(Given information begins)

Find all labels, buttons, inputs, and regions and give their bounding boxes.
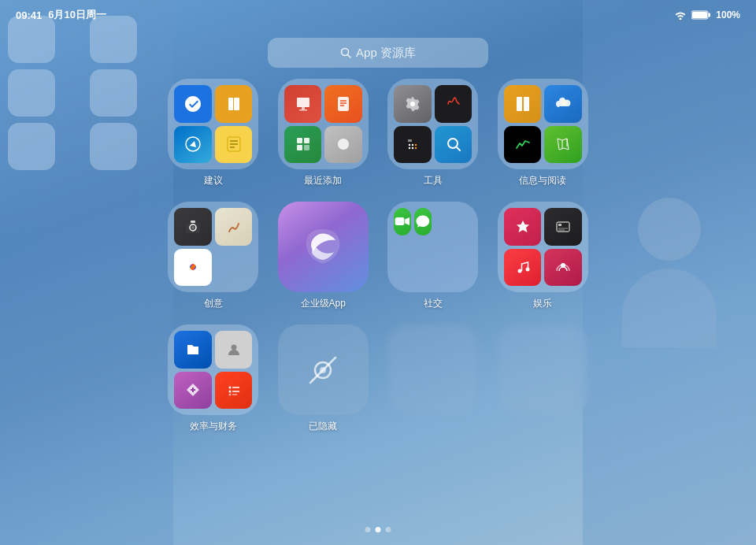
app-icon-podcasts [544, 249, 582, 287]
svg-point-32 [415, 147, 417, 149]
svg-point-68 [228, 394, 231, 396]
folder-label-creative: 创意 [204, 297, 223, 310]
app-icon-voice-memos [435, 85, 472, 123]
page-indicator [365, 527, 391, 532]
folder-label-recent: 最近添加 [304, 174, 342, 187]
svg-marker-54 [405, 217, 410, 225]
svg-point-29 [415, 144, 417, 146]
folder-label-hidden: 已隐藏 [309, 420, 337, 433]
svg-point-33 [448, 139, 458, 148]
app-icon-safari [174, 126, 212, 164]
svg-rect-21 [304, 138, 309, 143]
time-display: 09:41 [16, 9, 42, 21]
hidden-eye-icon [304, 351, 342, 389]
app-icon-books2 [504, 85, 542, 123]
folder-social[interactable]: 社交 [385, 202, 481, 310]
app-icon-tv-star [504, 208, 542, 246]
empty-slot [394, 239, 411, 246]
status-bar: 09:41 6月10日周一 100% [0, 0, 756, 30]
page-dot-2 [376, 527, 381, 532]
search-placeholder: App 资源库 [356, 46, 416, 61]
battery-icon [691, 10, 711, 20]
svg-rect-13 [297, 98, 309, 107]
folder-label-suggestions: 建议 [204, 174, 223, 187]
folder-label-reading: 信息与阅读 [519, 174, 566, 187]
folder-icon-suggestions [168, 79, 258, 169]
app-icon-camera [174, 208, 212, 246]
folder-icon-tools [387, 79, 478, 169]
svg-point-66 [228, 391, 231, 393]
folder-blurred-2 [495, 324, 591, 433]
battery-level: 100% [716, 9, 740, 20]
svg-marker-8 [190, 141, 196, 147]
svg-rect-36 [524, 97, 529, 111]
app-icon-appstore [174, 85, 212, 123]
app-icon-maps [544, 126, 582, 164]
svg-point-64 [228, 387, 231, 389]
folder-suggestions[interactable]: 建议 [165, 79, 261, 187]
folder-icon-blurred-2 [498, 324, 588, 415]
folder-icon-recent [278, 79, 369, 169]
empty-slot-2 [414, 239, 432, 246]
app-icon-music [504, 249, 542, 287]
app-icon-books [215, 85, 253, 123]
ghost-app [90, 123, 137, 170]
folder-hidden[interactable]: 已隐藏 [276, 324, 372, 433]
status-left: 09:41 6月10日周一 [16, 8, 106, 22]
app-icon-calculator [394, 126, 432, 164]
folder-enterprise[interactable]: 企业级App [276, 202, 372, 310]
app-icon-empty [215, 249, 253, 287]
svg-rect-20 [297, 138, 302, 143]
folder-creative[interactable]: 创意 [165, 202, 261, 310]
folder-icon-reading [498, 79, 588, 169]
ghost-app [8, 69, 55, 117]
folder-label-social: 社交 [424, 297, 443, 310]
page-dot-1 [365, 527, 371, 532]
app-icon-numbers [284, 126, 322, 164]
folder-recent[interactable]: 最近添加 [276, 79, 372, 187]
svg-rect-57 [558, 224, 561, 226]
folder-icon-creative [168, 202, 258, 292]
folder-entertainment[interactable]: 娱乐 [495, 202, 591, 310]
svg-rect-1 [692, 12, 707, 18]
svg-rect-5 [228, 98, 233, 110]
folder-label-enterprise: 企业级App [301, 297, 346, 310]
folder-label-entertainment: 娱乐 [533, 297, 552, 310]
svg-rect-22 [297, 145, 302, 150]
svg-rect-15 [299, 109, 307, 111]
wifi-icon [674, 10, 687, 20]
app-icon-shortcuts [174, 372, 212, 410]
folder-icon-social [387, 202, 478, 292]
svg-point-43 [191, 226, 195, 229]
folder-blurred-1 [385, 324, 481, 433]
folder-tools[interactable]: 工具 [385, 79, 481, 187]
app-icon-settings [394, 85, 432, 123]
app-library-grid: 建议 [158, 39, 598, 513]
svg-point-30 [409, 147, 410, 149]
folder-icon-entertainment [498, 202, 588, 292]
folder-productivity[interactable]: 效率与财务 [165, 324, 261, 433]
search-icon [340, 47, 351, 58]
svg-rect-44 [191, 221, 195, 223]
folder-label-productivity: 效率与财务 [190, 420, 237, 433]
app-icon-stocks [504, 126, 542, 164]
folder-icon-hidden [278, 324, 369, 415]
app-icon-messages [414, 208, 432, 235]
swift-playgrounds-icon [298, 221, 349, 272]
app-icon-photos [174, 249, 212, 287]
svg-rect-53 [395, 217, 405, 225]
date-display: 6月10日周一 [48, 8, 106, 22]
folder-label-tools: 工具 [424, 174, 443, 187]
app-icon-files [174, 331, 212, 369]
folder-reading[interactable]: 信息与阅读 [495, 79, 591, 187]
svg-line-4 [348, 55, 351, 58]
bg-blur-left [0, 0, 173, 545]
page-dot-3 [386, 527, 391, 532]
svg-point-27 [409, 144, 410, 146]
folder-icon-blurred-1 [387, 324, 478, 415]
app-icon-notes [215, 126, 253, 164]
svg-rect-2 [709, 13, 711, 17]
app-icon-pages [324, 85, 362, 123]
folder-icon-productivity [168, 324, 258, 415]
search-bar[interactable]: App 资源库 [268, 38, 488, 68]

(Given information ends)

Your instructions » Transcribe the records above exactly, leaving out every picture.

Answer to the problem »
Find all labels, buttons, inputs, and regions and give their bounding boxes.
app-icon-podcasts [544, 249, 582, 287]
svg-point-32 [415, 147, 417, 149]
svg-point-68 [228, 394, 231, 396]
folder-label-creative: 创意 [204, 297, 223, 310]
app-icon-voice-memos [435, 85, 472, 123]
page-indicator [365, 527, 391, 532]
folder-label-recent: 最近添加 [304, 174, 342, 187]
svg-marker-54 [405, 217, 410, 225]
svg-point-29 [415, 144, 417, 146]
folder-label-hidden: 已隐藏 [309, 420, 337, 433]
svg-point-33 [448, 139, 458, 148]
app-icon-safari [174, 126, 212, 164]
svg-rect-21 [304, 138, 309, 143]
time-display: 09:41 [16, 9, 42, 21]
hidden-eye-icon [304, 351, 342, 389]
app-icon-books2 [504, 85, 542, 123]
folder-social[interactable]: 社交 [385, 202, 481, 310]
app-icon-tv-star [504, 208, 542, 246]
empty-slot [394, 239, 411, 246]
status-bar: 09:41 6月10日周一 100% [0, 0, 756, 30]
page-dot-2 [376, 527, 381, 532]
search-placeholder: App 资源库 [356, 46, 416, 61]
battery-icon [691, 10, 711, 20]
svg-rect-13 [297, 98, 309, 107]
folder-label-suggestions: 建议 [204, 174, 223, 187]
folder-label-reading: 信息与阅读 [519, 174, 566, 187]
folder-icon-suggestions [168, 79, 258, 169]
app-icon-camera [174, 208, 212, 246]
folder-icon-tools [387, 79, 478, 169]
svg-point-66 [228, 391, 231, 393]
folder-blurred-2 [495, 324, 591, 433]
battery-level: 100% [716, 9, 740, 20]
svg-marker-8 [190, 141, 196, 147]
svg-rect-36 [524, 97, 529, 111]
app-icon-appstore [174, 85, 212, 123]
app-icon-maps [544, 126, 582, 164]
svg-point-64 [228, 387, 231, 389]
folder-suggestions[interactable]: 建议 [165, 79, 261, 187]
folder-icon-blurred-2 [498, 324, 588, 415]
folder-icon-recent [278, 79, 369, 169]
empty-slot-2 [414, 239, 432, 246]
app-icon-music [504, 249, 542, 287]
app-icon-books [215, 85, 253, 123]
ghost-app [90, 123, 137, 170]
folder-hidden[interactable]: 已隐藏 [276, 324, 372, 433]
status-left: 09:41 6月10日周一 [16, 8, 106, 22]
app-icon-calculator [394, 126, 432, 164]
folder-enterprise[interactable]: 企业级App [276, 202, 372, 310]
app-icon-empty [215, 249, 253, 287]
svg-rect-20 [297, 138, 302, 143]
folder-creative[interactable]: 创意 [165, 202, 261, 310]
folder-icon-reading [498, 79, 588, 169]
ghost-app [8, 69, 55, 117]
folder-label-social: 社交 [424, 297, 443, 310]
page-dot-1 [365, 527, 371, 532]
app-icon-numbers [284, 126, 322, 164]
folder-recent[interactable]: 最近添加 [276, 79, 372, 187]
svg-rect-57 [558, 224, 561, 226]
folder-icon-creative [168, 202, 258, 292]
folder-entertainment[interactable]: 娱乐 [495, 202, 591, 310]
svg-rect-1 [692, 12, 707, 18]
svg-rect-5 [228, 98, 233, 110]
folder-label-enterprise: 企业级App [301, 297, 346, 310]
folder-label-entertainment: 娱乐 [533, 297, 552, 310]
svg-rect-22 [297, 145, 302, 150]
svg-rect-15 [299, 109, 307, 111]
wifi-icon [674, 10, 687, 20]
app-icon-shortcuts [174, 372, 212, 410]
folder-icon-social [387, 202, 478, 292]
svg-point-43 [191, 226, 195, 229]
folder-blurred-1 [385, 324, 481, 433]
folder-tools[interactable]: 工具 [385, 79, 481, 187]
app-icon-settings [394, 85, 432, 123]
app-library-grid: 建议 [158, 39, 598, 513]
svg-point-30 [409, 147, 410, 149]
folder-icon-entertainment [498, 202, 588, 292]
folder-productivity[interactable]: 效率与财务 [165, 324, 261, 433]
search-icon [340, 47, 351, 58]
svg-rect-44 [191, 221, 195, 223]
folder-label-productivity: 效率与财务 [190, 420, 237, 433]
app-icon-stocks [504, 126, 542, 164]
folder-icon-hidden [278, 324, 369, 415]
app-icon-messages [414, 208, 432, 235]
swift-playgrounds-icon [298, 221, 349, 272]
app-icon-photos [174, 249, 212, 287]
svg-rect-53 [395, 217, 405, 225]
date-display: 6月10日周一 [48, 8, 106, 22]
folder-label-tools: 工具 [424, 174, 443, 187]
app-icon-files [174, 331, 212, 369]
folder-reading[interactable]: 信息与阅读 [495, 79, 591, 187]
svg-line-4 [348, 55, 351, 58]
bg-blur-left [0, 0, 173, 545]
page-dot-3 [386, 527, 391, 532]
svg-point-27 [409, 144, 410, 146]
folder-icon-blurred-1 [387, 324, 478, 415]
app-icon-notes [215, 126, 253, 164]
svg-rect-2 [709, 13, 711, 17]
app-icon-pages [324, 85, 362, 123]
folder-icon-productivity [168, 324, 258, 415]
search-bar[interactable]: App 资源库 [268, 38, 488, 68]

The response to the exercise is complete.